The Power of Teshuvah – Day 14
As an infant, Yehoshua ben Chananyah’s mother would bring his cradle to the study hall every day so that his ears would absorb the Torah being learned there. Eventually, he became one of the greatest Talmudic Sages of his generation. His mother knew that it wasn’t the occasional, dramatic event that would form her child’s character; rather, it was the small things, done consistently, which would shape his spiritual identity and determine his future.
With rare exceptions, all great achievements begin with small steps, and proceed through persistence and consistency. Teshuvah is no exception. The first small step we take constitutes a true breakthrough and a new beginning.

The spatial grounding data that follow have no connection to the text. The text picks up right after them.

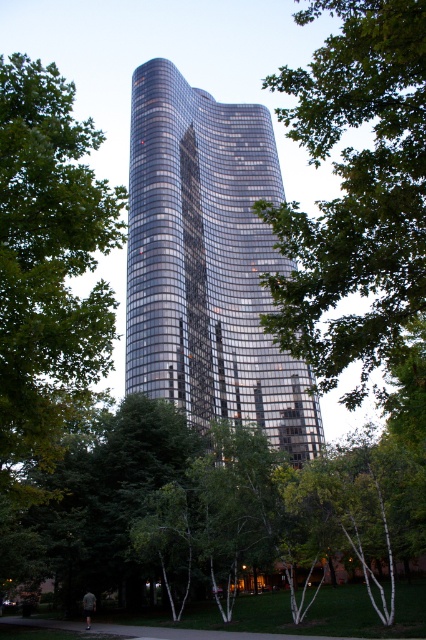 What are the coordinates of the glossy glass tower at center?

The glossy glass tower at center is located at coordinates point [207,262].

You are an architect analyzing the image of a modern skyscraper and a tree. Based on the scene, which object is smaller in size between the glossy glass tower at center and the green leafy tree at center?

The glossy glass tower at center is smaller in size compared to the green leafy tree at center.

You are standing at the base of the skyscraper in the image. Looking up, you notice a point marked at coordinates [356,193]. What object is located at that point?

The point at [356,193] indicates a green leafy tree at center. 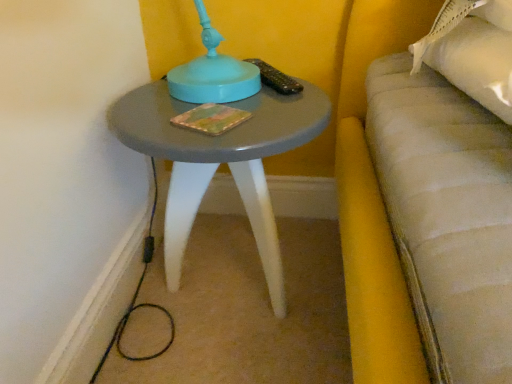 I want to click on empty space that is to the right of multicolored textured book at center, so click(280, 110). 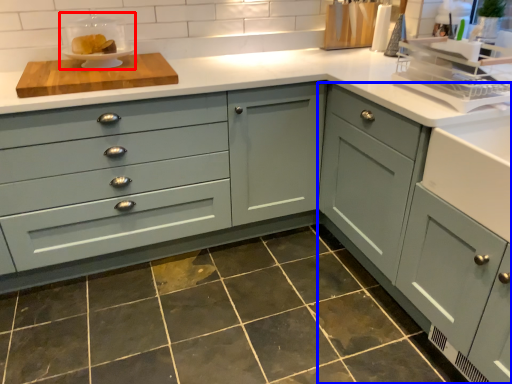 Question: Which object appears farthest to the camera in this image, appliance (highlighted by a red box) or cabinetry (highlighted by a blue box)?

Choices:
 (A) appliance
 (B) cabinetry

Answer: (A) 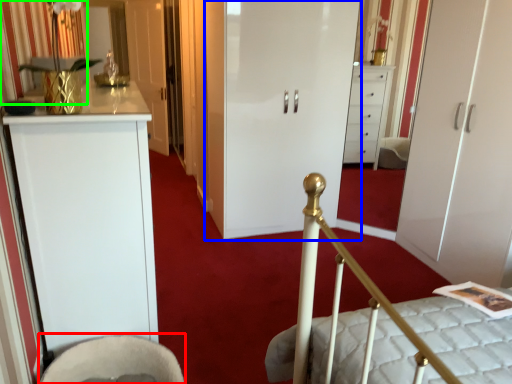 Question: Considering the real-world distances, which object is closest to rocking chair (highlighted by a red box)? door (highlighted by a blue box) or curtain (highlighted by a green box).

Choices:
 (A) door
 (B) curtain

Answer: (B) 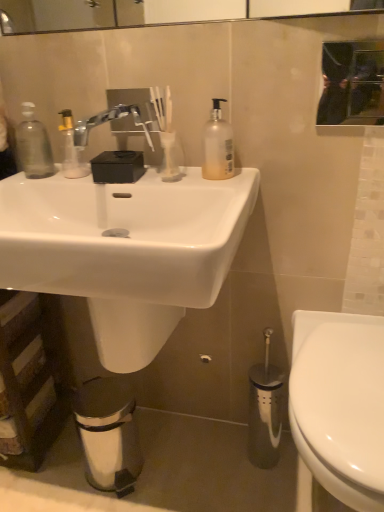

When we purchase a house or a car, we give a deposit to reserve our option to buy. How can a seller accept a small amount, perhaps just $500, as adequate incentive to hold the car for us? How can the seller of a house accept just 10 or 15 percent of the price of his home as sufficient to withdraw it from the market?
The deposit money is indeed a mere fraction of the entire amount that will be paid when the deal goes through. It is enough, however, to signal that we are serious. It is too significant an amount to forfeit, and so the seller accepts. Thus, that small amount changes reality, putting us in a completely different position than we would have been in had we not made the deposit.
In the same way, our first small step toward Hashem changes the situation far more than would seem possible. We have major strides to take, and yet, we do something small, and based on that, everything is different. We have reversed direction and come closer — even one small step closer — to Hashem. We have embarked on the road to complete teshuvah, the most meaningful journey of our lives.
Today, Atlanta, Georgia has a Jewish community that boasts all the basic amenities of a flourishing frum community: a cheder, Bais Yaakov, a kollel, a mikveh; you name it, they have it. But when Rabbi Emanuel Feldman became the rabbi in the late 1950’s, there was not even one minyan of Shabbos-observant Jews. The Yom Kippur after assuming his post, Rabbi Feldman spoke to the congregants, and said, “I want everyone in this room to keep one thing, for one year.”
If the thriving religious community in Atlanta was built on baby steps toward Hashem, then we can certainly build our teshuvah in that manner.
A man once complained bitterly to Rav Yecheskel Levenstein that he was unable to do teshuvah. The Mashgiach told him, “Start by being careful of what you look at on just one street.” The man returned to say that he was unable to do even that. The Mashgiach implored him, “Be careful only at the beginning of the street, and with that you will eventually succeed.”
There is no such thing as a step toward Hashem that is insignificant. We can never lose by trying; we can only lose by standing still. Each millimeter closer brings us infinite reward and strength for the next step.
Points to Ponder:
- One small step toward teshuvah changes our status.
- Even the smallest change is worthwhile.
- Lasting progress in spiritual matters is effected through consistent, small steps.